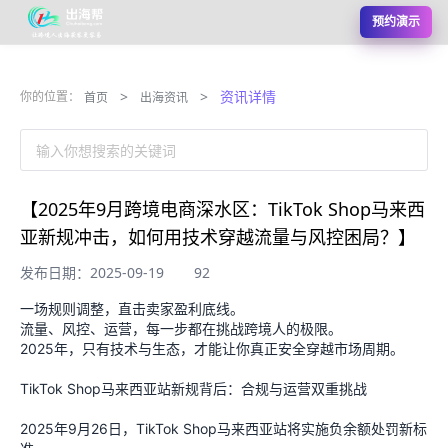
预约演示
>
>
资讯详情
你的位置：
首页
出海资讯
输入你想搜索的关键词
【2025年9月跨境电商深水区：TikTok Shop马来西
亚新规冲击，如何用技术穿越流量与风控困局？】
发布日期：2025-09-19
92
一场规则调整，直击卖家盈利底线。
流量、风控、运营，每一步都在挑战跨境人的极限。
2025年，只有技术与生态，才能让你真正安全穿越市场周期。
TikTok Shop马来西亚站新规背后：合规与运营双重挑战
2025年9月26日，TikTok Shop马来西亚站将实施负余额处罚新标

+ + +

WHAT THE EXERCISE ASKS>
If a line in the data above holds the string "TikTok", copy it.

SOLVED PROBLEM>
【2025年9月跨境电商深水区：TikTok Shop马来西
TikTok Shop马来西亚站新规背后：合规与运营双重挑战
2025年9月26日，TikTok Shop马来西亚站将实施负余额处罚新标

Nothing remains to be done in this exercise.